Scan the data below for lines holding the word "Галерея", and copy each line found.

(Page-level text extractions)
━━━━━━━━━━━━━━━━━━━━
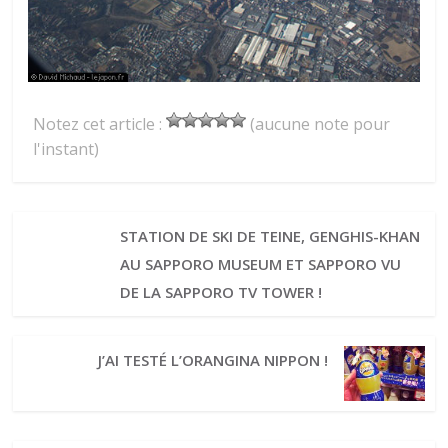
Notez cet article :
(aucune note pour
l'instant)
STATION DE SKI DE TEINE, GENGHIS-KHAN
AU SAPPORO MUSEUM ET SAPPORO VU
DE LA SAPPORO TV TOWER !
J’AI TESTÉ L’ORANGINA NIPPON !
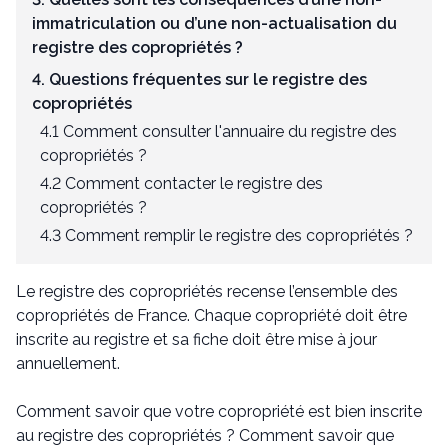
immatriculation ou d’une non-actualisation du
registre des copropriétés ?
4. Questions fréquentes sur le registre des
copropriétés
4.1 Comment consulter l'annuaire du registre des
copropriétés ?
4.2 Comment contacter le registre des
copropriétés ?
4.3 Comment remplir le registre des copropriétés ?
Le registre des copropriétés recense l’ensemble des
copropriétés de France. Chaque copropriété doit être
inscrite au registre et sa fiche doit être mise à jour
annuellement.
Comment savoir que votre copropriété est bien inscrite
au registre des copropriétés ? Comment savoir que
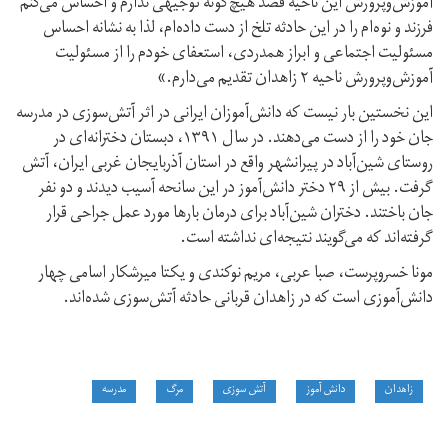
آموزش‌و‌پرورش این ناحیه قصد هیچ‌گونه توجیهی ندارم و احساس می‌کنم
فرزند و نوه‌ام را در این حادثه تلخ از دست داده‌ام، لذا به نشانه احساس
مسئولیت اجتماعی و ابراز همدردی، استعفای خودم را از مسئولیت
آموزش‌و‌پرورش ناحیه ۲ زاهدان تقدیم می‌دارم.»
این نخستین بار نیست که دانش‌آموزان ایرانی در اثر آتش‌سوزی در مدرسه
جان خود را از دست می‌دهند. در سال ۱۳۹۱، دبستان دخترانه‌ای در
روستای شین‌آباد در پیرانشهر واقع در استان آذربایجان غربی ایران، آتش
گرفت. بیش از ۲۹ دختر دانش‌آموز در این سانحه آسیب دیدند و دو نفر
جان باختند. دختران شین‌آباد برای درمان بارها مورد عمل جراحی قرار
گرفته‌اند که می‌گویند نتیجه‌ای نداشته است.
مونا خسروپرست، صبا عربی، مریم نوکندی و یکتا میرشکار اسامی چهار
دانش‌آموزی است که در زاهدان قربانی حادثه آتش‌سوزی شده‌اند.
زاهدان
دانش آموز
آتش سوزی
مرگ
مدرسه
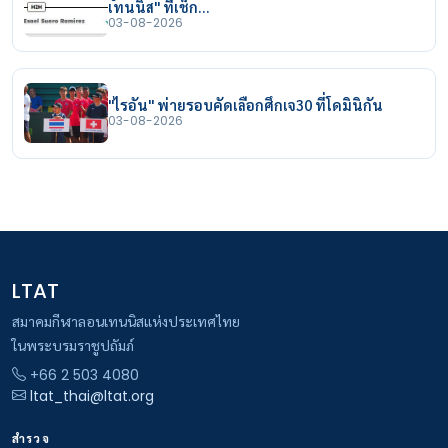
เทนนิส" ที่เช็ก…
03-08-2026
"ไรอัน" พ่ายรอบคัดเลือกศึกเจ30 ที่โดมินิกัน
03-08-2026
LTAT
สมาคมกีฬาลอนเทนนิสแห่งประเทศไทย
ในพระบรมราชูปถัมภ์
+66 2 503 4080
ltat_thai@ltat.org
สำรวจ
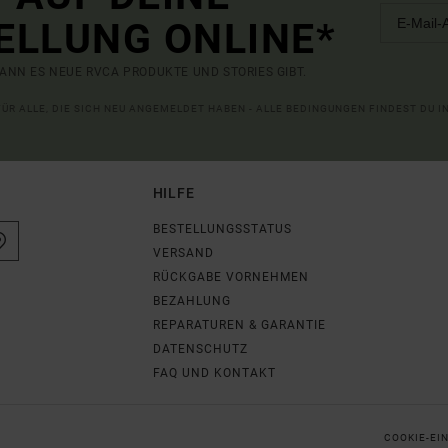
ELLUNG ONLINE*
ANN ES NEUE RVCA PRODUKTE UND STORIES GIBT.
 FÜR ALLE, DIE SICH NEU ANGEMELDET HABEN - ALLE BEDINGUNGEN FINDEST DU 
HILFE
BESTELLUNGSSTATUS
VERSAND
RÜCKGABE VORNEHMEN
BEZAHLUNG
REPARATUREN & GARANTIE
DATENSCHUTZ
FAQ UND KONTAKT
COOKIE-EI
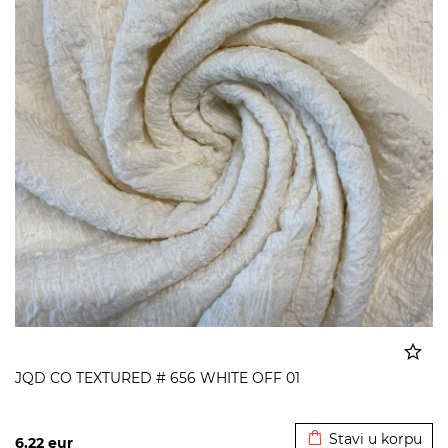
JQD CO TEXTURED # 656 WHITE OFF 01
Dodato u korpu
Stavi u korpu
6,22
eur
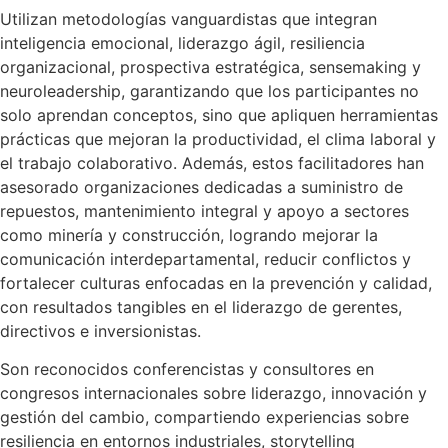
Utilizan metodologías vanguardistas que integran
inteligencia emocional, liderazgo ágil, resiliencia
organizacional, prospectiva estratégica, sensemaking y
neuroleadership, garantizando que los participantes no
solo aprendan conceptos, sino que apliquen herramientas
prácticas que mejoran la productividad, el clima laboral y
el trabajo colaborativo. Además, estos facilitadores han
asesorado organizaciones dedicadas a suministro de
repuestos, mantenimiento integral y apoyo a sectores
como minería y construcción, logrando mejorar la
comunicación interdepartamental, reducir conflictos y
fortalecer culturas enfocadas en la prevención y calidad,
con resultados tangibles en el liderazgo de gerentes,
directivos e inversionistas.
Son reconocidos conferencistas y consultores en
congresos internacionales sobre liderazgo, innovación y
gestión del cambio, compartiendo experiencias sobre
resiliencia en entornos industriales, storytelling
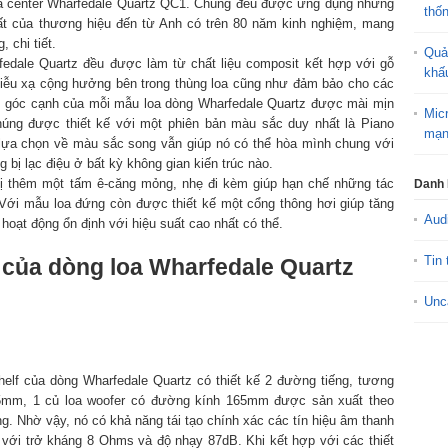
a center Wharfedale Quartz QC1. Chúng đều được ứng dụng những
thố
nhất của thương hiệu đến từ Anh có trên 80 năm kinh nghiệm, mang
 chi tiết.
Quả
fedale Quartz đều được làm từ chất liệu composit kết hợp với gỗ
khấ
ễu xạ cộng hưởng bên trong thùng loa cũng như đảm bảo cho các
t, góc cạnh của mỗi mẫu loa dòng Wharfedale Quartz được mài mịn
Mic
Chúng được thiết kế với một phiên bản màu sắc duy nhất là Piano
mạn
lựa chọn về màu sắc song vẫn giúp nó có thể hòa mình chung với
 bị lạc điệu ở bất kỳ không gian kiến trúc nào.
bị thêm một tấm ê-căng mỏng, nhẹ đi kèm giúp hạn chế những tác
Danh
Với mẫu loa đứng còn được thiết kế một cổng thông hơi giúp tăng
Aud
oạt động ổn định với hiệu suất cao nhất có thể.
Tin 
 của dòng loa Wharfedale Quartz
Unc
elf của dòng Wharfedale Quartz có thiết kế 2 đường tiếng, tương
25mm, 1 củ loa woofer có đường kính 165mm được sản xuất theo
g. Nhờ vậy, nó có khả năng tái tạo chính xác các tín hiệu âm thanh
 với trở kháng 8 Ohms và độ nhạy 87dB. Khi kết hợp với các thiết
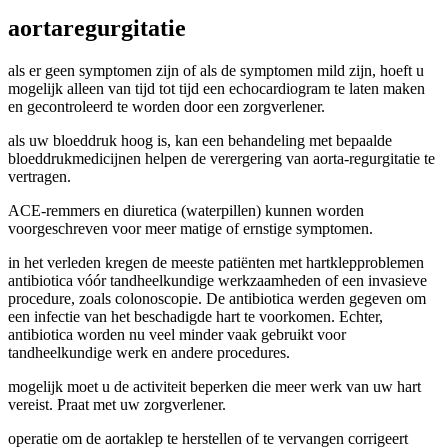
aortaregurgitatie
als er geen symptomen zijn of als de symptomen mild zijn, hoeft u
mogelijk alleen van tijd tot tijd een echocardiogram te laten maken
en gecontroleerd te worden door een zorgverlener.
als uw bloeddruk hoog is, kan een behandeling met bepaalde
bloeddrukmedicijnen helpen de verergering van aorta-regurgitatie te
vertragen.
ACE-remmers en diuretica (waterpillen) kunnen worden
voorgeschreven voor meer matige of ernstige symptomen.
in het verleden kregen de meeste patiënten met hartklepproblemen
antibiotica vóór tandheelkundige werkzaamheden of een invasieve
procedure, zoals colonoscopie. De antibiotica werden gegeven om
een infectie van het beschadigde hart te voorkomen. Echter,
antibiotica worden nu veel minder vaak gebruikt voor
tandheelkundige werk en andere procedures.
mogelijk moet u de activiteit beperken die meer werk van uw hart
vereist. Praat met uw zorgverlener.
operatie om de aortaklep te herstellen of te vervangen corrigeert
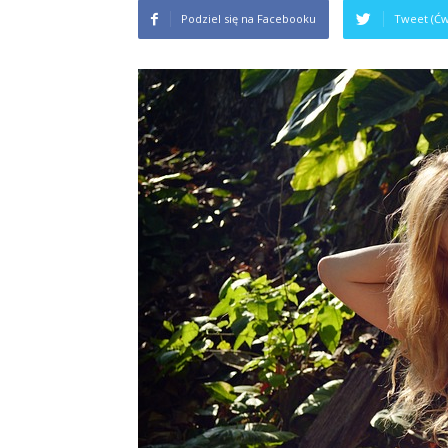
Podziel się na Facebooku
Tweet (Ćw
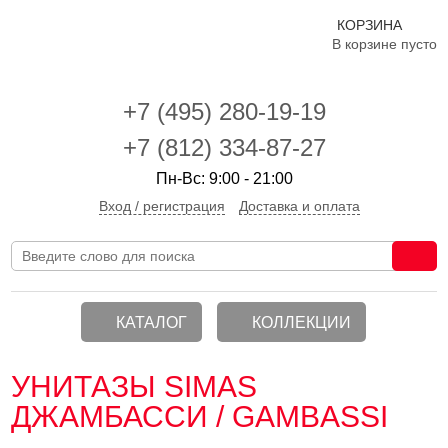
КОРЗИНА
В корзине пусто
+7 (495)
280-19-19
+7 (812) 334-87-27
Пн-Вс: 9:00 - 21:00
Вход / регистрация
Доставка и оплата
КАТАЛОГ
КОЛЛЕКЦИИ
УНИТАЗЫ SIMAS
ДЖАМБАССИ / GAMBASSI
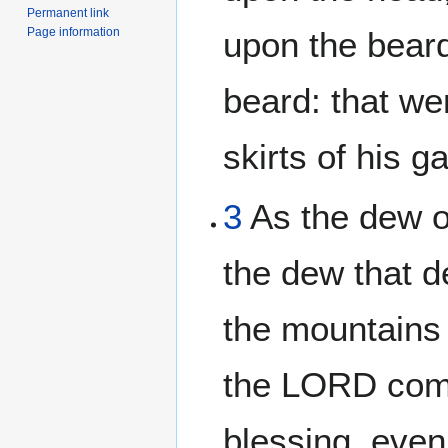
Permanent link
Page information
upon the bear
beard: that we
skirts of his g
3
As the dew o
the dew that 
the mountains 
the LORD co
blessing, even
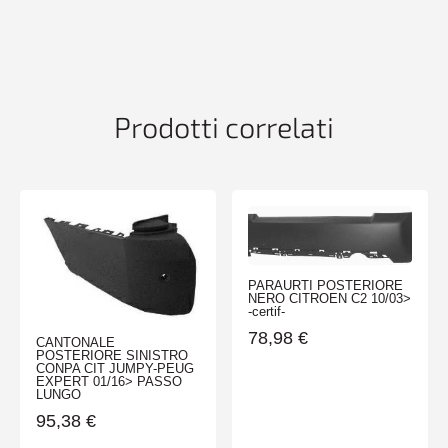
COMBO
02/12>
quantità
Prodotti correlati
PARAURTI POSTERIORE
NERO CITROEN C2 10/03>
-certif-
78,98
€
CANTONALE
POSTERIORE SINISTRO
CONPA CIT JUMPY-PEUG
EXPERT 01/16> PASSO
LUNGO
95,38
€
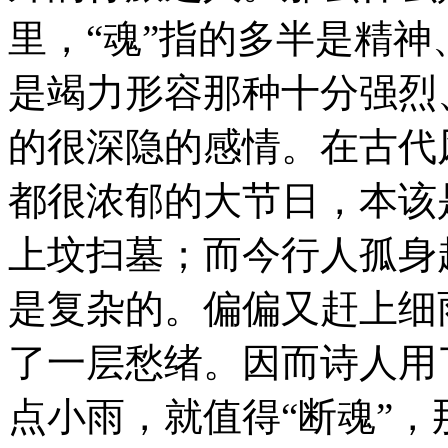
里，“魂”指的多半是精神
是竭力形容那种十分强烈
的很深隐的感情。在古代
都很浓郁的大节日，本该
上坟扫墓；而今行人孤身
是复杂的。偏偏又赶上细
了一层愁绪。因而诗人用
点小雨，就值得“断魂”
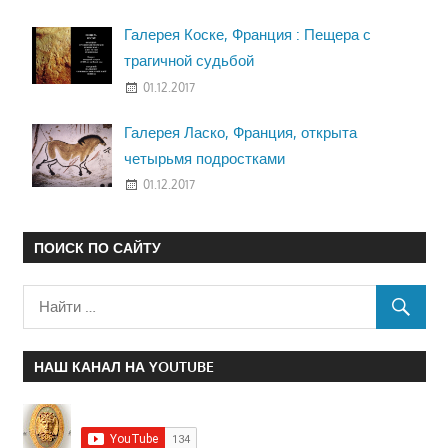
Галерея Коске, Франция : Пещера с
трагичной судьбой
01.12.2017
Галерея Ласко, Франция, открыта
четырьмя подростками
01.12.2017
ПОИСК ПО САЙТУ
НАШ КАНАЛ НА YOUTUBE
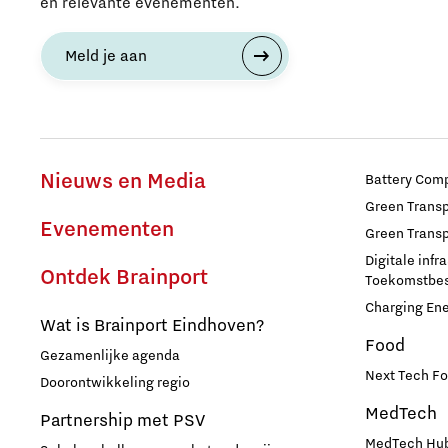
en relevante evenementen.
Meld je aan
Nieuws en Media
Battery Comp
Green Transpo
Evenementen
Green Transp
Digitale infr
Ontdek Brainport
Toekomstbest
Charging En
Wat is Brainport Eindhoven?
Food
Gezamenlijke agenda
Next Tech Fo
Doorontwikkeling regio
MedTech
Partnership met PSV
MedTech Hub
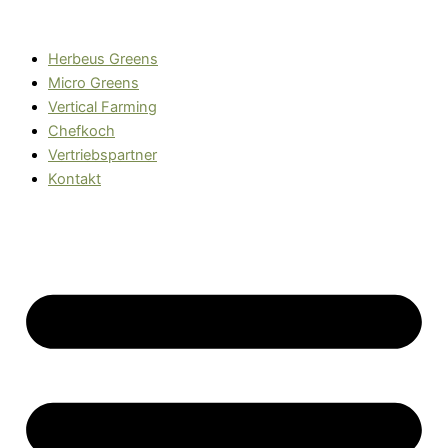
Zum
Inhalt
Herbeus Greens
springen
Micro Greens
Vertical Farming
Chefkoch
Vertriebspartner
Kontakt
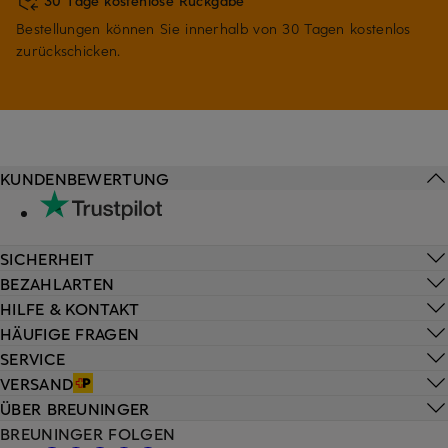
30 Tage kostenlose Rückgabe
Bestellungen können Sie innerhalb von 30 Tagen kostenlos
zurückschicken.
KUNDENBEWERTUNG
SICHERHEIT
BEZAHLARTEN
HILFE & KONTAKT
HÄUFIGE FRAGEN
SERVICE
VERSAND
ÜBER BREUNINGER
BREUNINGER FOLGEN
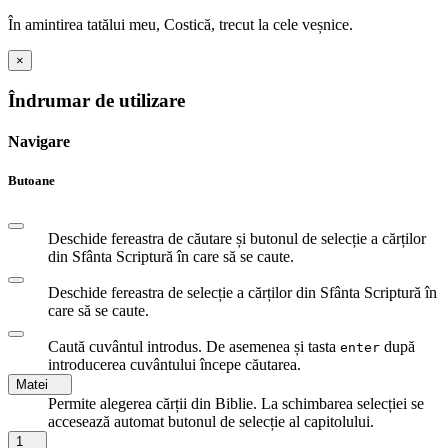
În amintirea tatălui meu, Costică, trecut la cele veșnice.
×
Îndrumar de utilizare
Navigare
Butoane
Deschide fereastra de căutare și butonul de selecție a cărților
din Sfânta Scriptură în care să se caute.
Deschide fereastra de selecție a cărților din Sfânta Scriptură în
care să se caute.
Caută cuvântul introdus. De asemenea și tasta
după
enter
introducerea cuvântului începe căutarea.
Matei
Permite alegerea cărții din Biblie. La schimbarea selecției se
accesează automat butonul de selecție al capitolului.
1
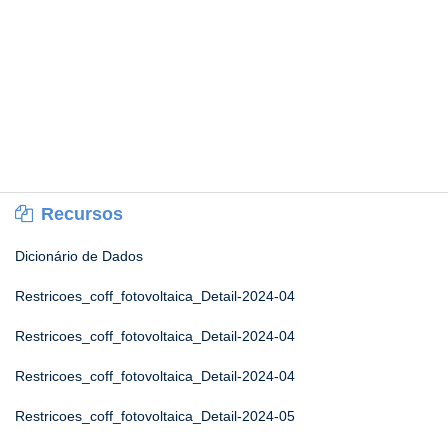
Recursos
Dicionário de Dados
Restricoes_coff_fotovoltaica_Detail-2024-04
Restricoes_coff_fotovoltaica_Detail-2024-04
Restricoes_coff_fotovoltaica_Detail-2024-04
Restricoes_coff_fotovoltaica_Detail-2024-05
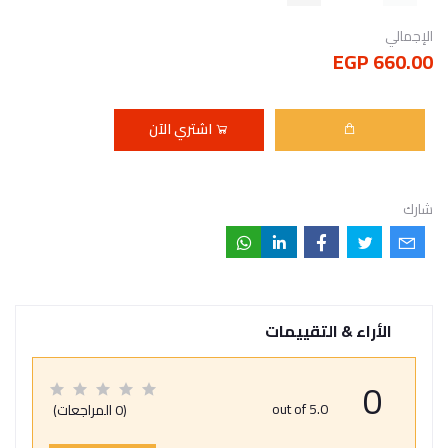
الإجمالي
660.00 EGP
اشتري الآن
شارك
الأراء & التقييمات
0
out of 5.0
(0 المراجعات)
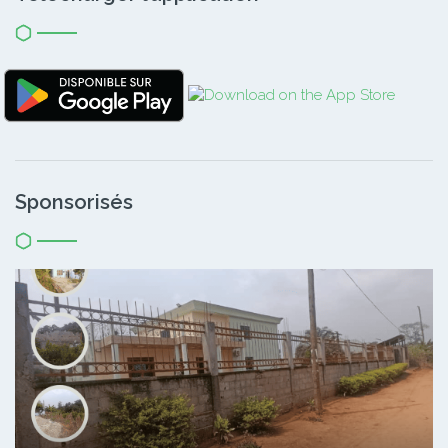
Sponsorisés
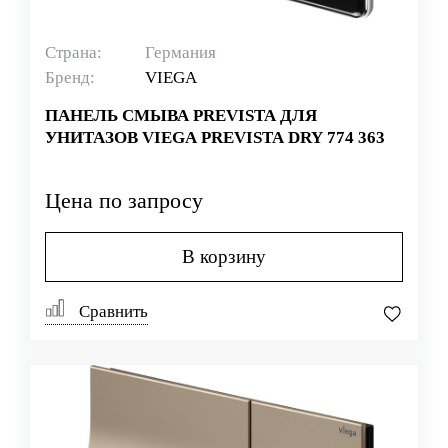
Страна:
Германия
Бренд:
VIEGA
ПАНЕЛЬ СМЫВА PREVISTA ДЛЯ
УНИТАЗОВ VIEGA PREVISTA DRY 774 363
Цена по запросу
В корзину
Сравнить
━━━━━━━━━━━━━━━━━━━━
■ ANSWER SECTION
Галерея Коске, Франция : Пещера с
Галерея Ласко, Франция, открыта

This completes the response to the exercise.